Site icon MediaCat

‘Hakem duruşumuzu korumamız lazım’

'Hakem duruşumuzu korumamız lazım'

“Meselesi olan adanmış markalar var. Ben jübilemi böyle bir markanın reklamıyla yapmak istiyorum. Hatta keşke kadınlarla ilgili bir marka olsa…” diyor Show TV Ana Haber Sprikeri Jülide Ateş. Kadın meselesini sahiplenen Ateş’ten medya sektöründe geçirdiği 25 yılın ardından tecrübelerini ve sektörün devinimlerini dinledik.

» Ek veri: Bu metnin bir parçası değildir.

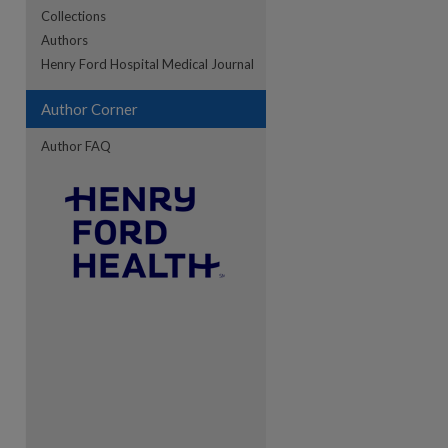
Collections
Authors
Henry Ford Hospital Medical Journal
re
Author Corner
Author FAQ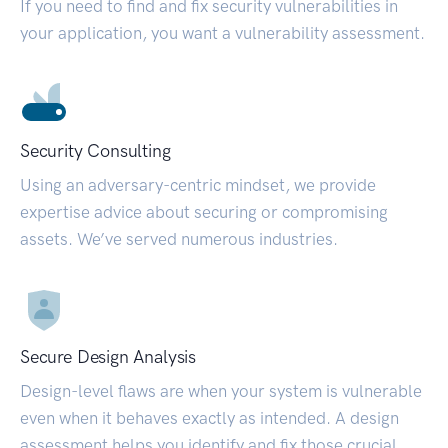
If you need to find and fix security vulnerabilities in
your application, you want a vulnerability assessment.
Security Consulting
Using an adversary-centric mindset, we provide
expertise advice about securing or compromising
assets. We’ve served numerous industries.
Secure Design Analysis
Design-level flaws are when your system is vulnerable
even when it behaves exactly as intended. A design
assessment helps you identify and fix those crucial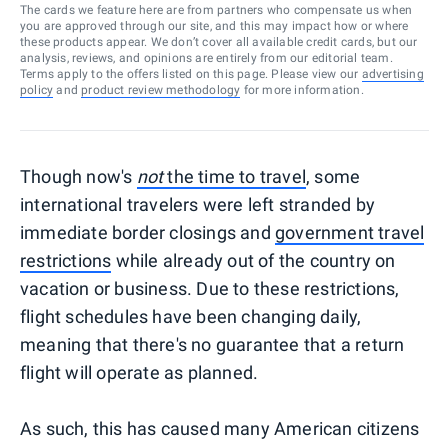
The cards we feature here are from partners who compensate us when
you are approved through our site, and this may impact how or where
these products appear. We don’t cover all available credit cards, but our
analysis, reviews, and opinions are entirely from our editorial team.
Terms apply to the offers listed on this page. Please view our
advertising
policy
and
product review methodology
for more information.
Though now's
not
the time to travel
, some
international travelers were left stranded by
immediate border closings and
government travel
restrictions
while already out of the country on
vacation or business. Due to these restrictions,
flight schedules have been changing daily,
meaning that there's no guarantee that a return
flight will operate as planned.
As such, this has caused many American citizens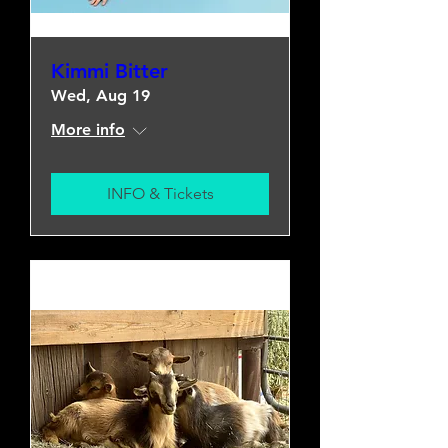
Kimmi Bitter
Wed, Aug 19
More info
INFO & Tickets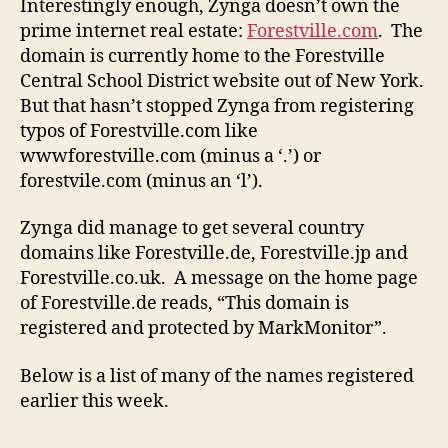
Interestingly enough, Zynga doesn’t own the
prime internet real estate:
Forestville.com
. The
domain is currently home to the Forestville
Central School District website out of New York.
But that hasn’t stopped Zynga from registering
typos of Forestville.com like
wwwforestville.com (minus a ‘.’) or
forestvile.com (minus an ‘l’).
Zynga did manage to get several country
domains like Forestville.de, Forestville.jp and
Forestville.co.uk. A message on the home page
of Forestville.de reads, “This domain is
registered and protected by MarkMonitor”.
Below is a list of many of the names registered
earlier this week.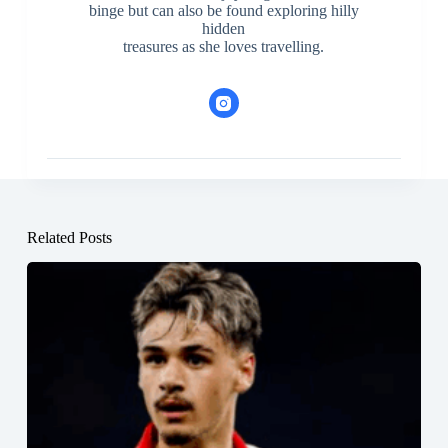
binge but can also be found exploring hilly
hidden
treasures as she loves travelling.
Related Posts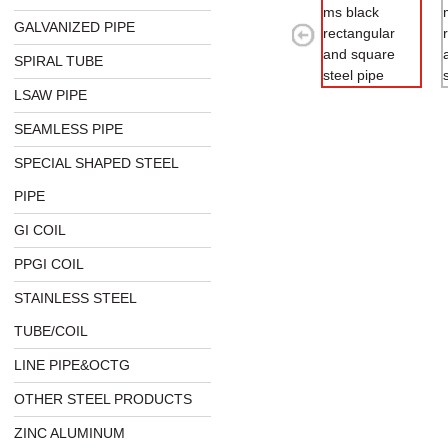
GALVANIZED PIPE
SPIRAL TUBE
LSAW PIPE
SEAMLESS PIPE
SPECIAL SHAPED STEEL
PIPE
GI COIL
PPGI COIL
STAINLESS STEEL
TUBE/COIL
LINE PIPE&OCTG
OTHER STEEL PRODUCTS
ZINC ALUMINUM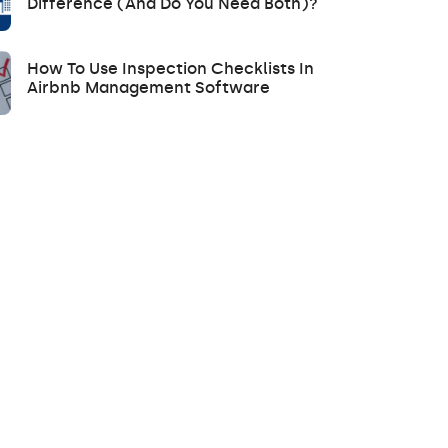
Difference (and Do You Need Both)?
How To Use Inspection Checklists In
Airbnb Management Software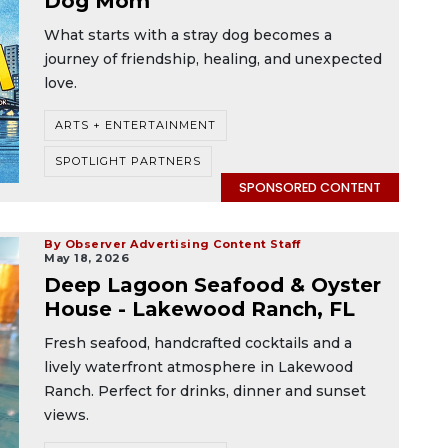
Dog Mom
What starts with a stray dog becomes a
journey of friendship, healing, and unexpected
love.
ARTS + ENTERTAINMENT
SPOTLIGHT PARTNERS
SPONSORED CONTENT
By Observer Advertising Content Staff
May 18, 2026
Deep Lagoon Seafood & Oyster
House - Lakewood Ranch, FL
Fresh seafood, handcrafted cocktails and a
lively waterfront atmosphere in Lakewood
Ranch. Perfect for drinks, dinner and sunset
views.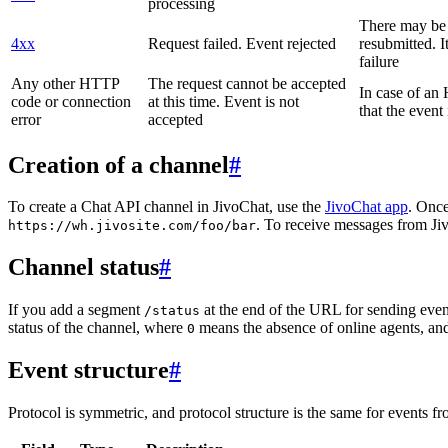
processing
There may be a
4xx
Request failed. Event rejected
resubmitted. I
failure
Any other HTTP
The request cannot be accepted
In case of a
code or connection
at this time. Event is not
that the event
error
accepted
Creation of a channel
#
To create a Chat API channel in JivoChat, use the
JivoChat app
. Once
. To receive messages from Jiv
https://wh.jivosite.com/foo/bar
Channel status
#
If you add a segment
at the end of the URL for sending even
/status
status of the channel, where
means the absence of online agents, a
0
Event structure
#
Protocol is symmetric, and protocol structure is the same for events fr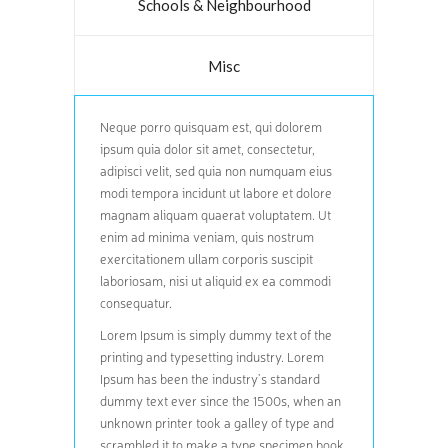
Schools & Neighbourhood
Misc
Neque porro quisquam est, qui dolorem
ipsum quia dolor sit amet, consectetur,
adipisci velit, sed quia non numquam eius
modi tempora incidunt ut labore et dolore
magnam aliquam quaerat voluptatem. Ut
enim ad minima veniam, quis nostrum
exercitationem ullam corporis suscipit
laboriosam, nisi ut aliquid ex ea commodi
consequatur.
Lorem Ipsum is simply dummy text of the
printing and typesetting industry. Lorem
Ipsum has been the industry’s standard
dummy text ever since the 1500s, when an
unknown printer took a galley of type and
scrambled it to make a type specimen book.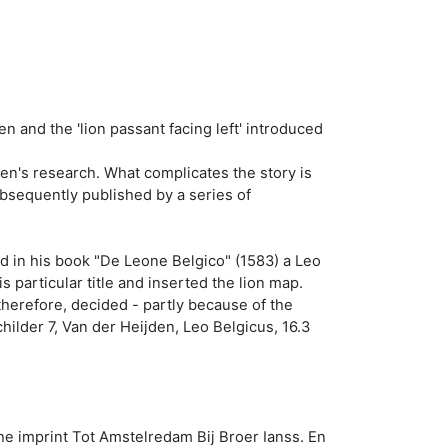
n and the 'lion passant facing left' introduced
den's research. What complicates the story is
bsequently published by a series of
ed in his book "De Leone Belgico" (1583) a Leo
particular title and inserted the lion map.
therefore, decided - partly because of the
childer 7, Van der Heijden, Leo Belgicus, 16.3
the imprint Tot Amstelredam Bij Broer Ianss. En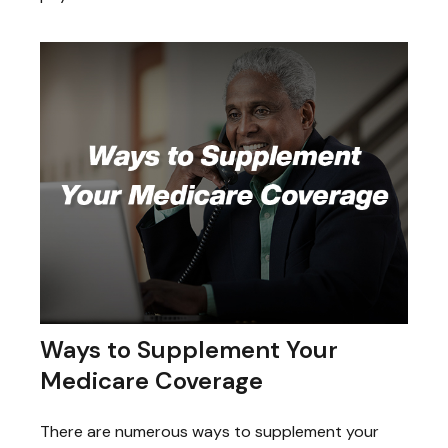
Ways to Supplement Your
Medicare Coverage
There are numerous ways to supplement your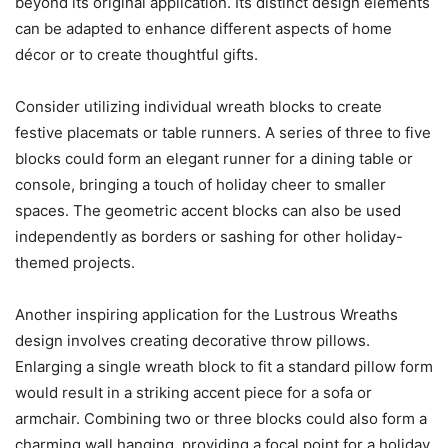
beyond its original application. Its distinct design elements
can be adapted to enhance different aspects of home
décor or to create thoughtful gifts.
Consider utilizing individual wreath blocks to create
festive placemats or table runners. A series of three to five
blocks could form an elegant runner for a dining table or
console, bringing a touch of holiday cheer to smaller
spaces. The geometric accent blocks can also be used
independently as borders or sashing for other holiday-
themed projects.
Another inspiring application for the Lustrous Wreaths
design involves creating decorative throw pillows.
Enlarging a single wreath block to fit a standard pillow form
would result in a striking accent piece for a sofa or
armchair. Combining two or three blocks could also form a
charming wall hanging, providing a focal point for a holiday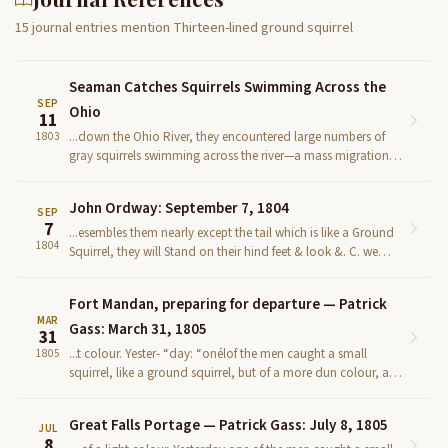
15 journal entries mention Thirteen-lined ground squirrel
Seaman Catches Squirrels Swimming Across the
SEP
Ohio
11
...down the Ohio River, they encountered large numbers of
1803
gray squirrels swimming across the river—a mass migration
phenomenon well documented in the early American ...
John Ordway: September 7, 1804
SEP
7
...esembles them nearly except the tail which is like a Ground
1804
Squirrel, they will Stand on their hind feet & look &. C. we
Camped on the South Side near the Steeple of th...
Fort Mandan, preparing for departure — Patrick
MAR
Gass: March 31, 1805
31
...t colour. Yester- “day: “onélof the men caught a small
1805
squirrel, like a ground squirrel, but of a more dun colour, and
more — - spotted. We finished the boat thi...
Great Falls Portage — Patrick Gass: July 8, 1805
JUL
8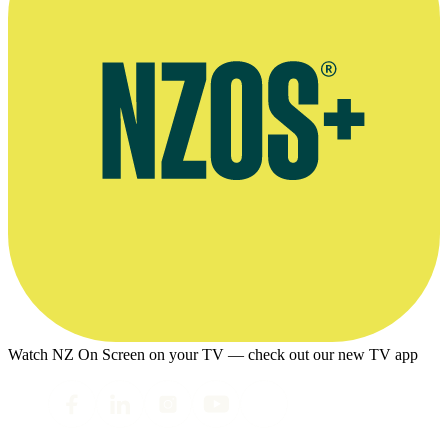
Watch NZ On Screen on your TV — check out our new TV app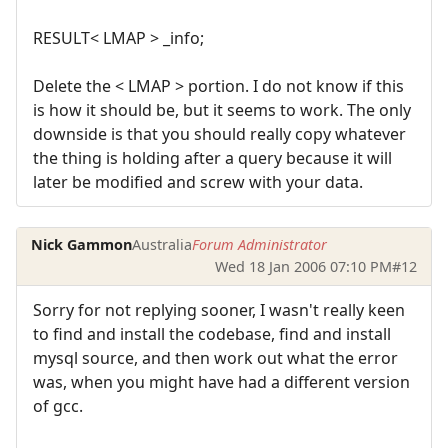
RESULT< LMAP > _info;
Delete the < LMAP > portion. I do not know if this
is how it should be, but it seems to work. The only
downside is that you should really copy whatever
the thing is holding after a query because it will
later be modified and screw with your data.
Nick Gammon
Australia
Forum Administrator
Wed 18 Jan 2006 07:10 PM
#12
Sorry for not replying sooner, I wasn't really keen
to find and install the codebase, find and install
mysql source, and then work out what the error
was, when you might have had a different version
of gcc.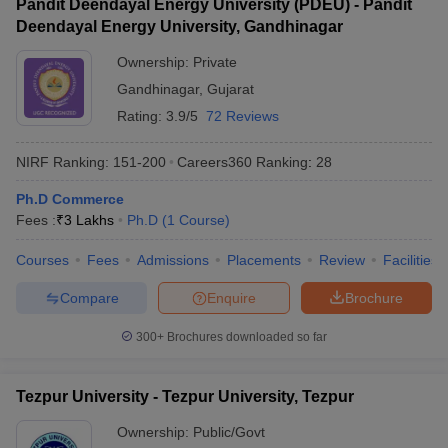
Pandit Deendayal Energy University (PDEU) - Pandit
Deendayal Energy University, Gandhinagar
Ownership:
Private
Gandhinagar
,
Gujarat
Rating:
3.9/5
72 Reviews
NIRF Ranking:
151-200
Careers360
Ranking
:
28
Ph.D Commerce
Fees :
₹
3 Lakhs
Ph.D
(
1
Course
)
Courses
Fees
Admissions
Placements
Review
Facilities
Compare
Enquire
Brochure
300+
Brochures downloaded so far
Tezpur University - Tezpur University, Tezpur
Ownership:
Public/Govt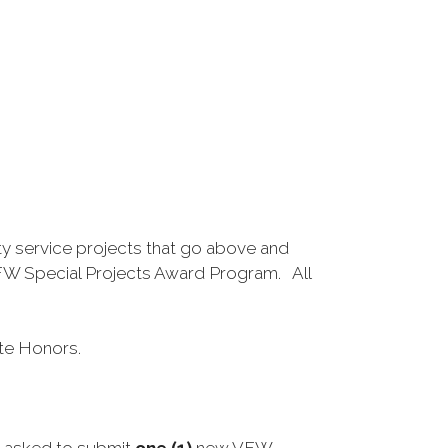
ty service projects that go above and
VFW Special Projects Award Program. All
ate Honors.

Haber spikerliği yalnızca bir sunum olmaktan çıkarak bir paylaşıma dönüştü. Etkileşim canlı yayınların güçlü bir parçası haline geldi. Ne düşünüyorsunuz bu değişim hakkında?

Maceramı bilenler bilir, haber spikerliği dışında hiçbir şey yapmadım. Biz 1991’de ilk çıktığımızda Prompter Autocue yoktu. 7.00-11.00 arası “İyi Günler Türkiye” diye bir program sunardım. O zaman canlı yayınlarda metrelerce fakslar okunurdu. Akış masalarımız hazırlanırdı, bütün betacam’lar konurdu masaya. Onun altına da bir kam spiker, yani kâğıtlar konurdu. Sonra spiker oralardan okur ve tükenmez kalemiyle düzeltmelerini yapardı.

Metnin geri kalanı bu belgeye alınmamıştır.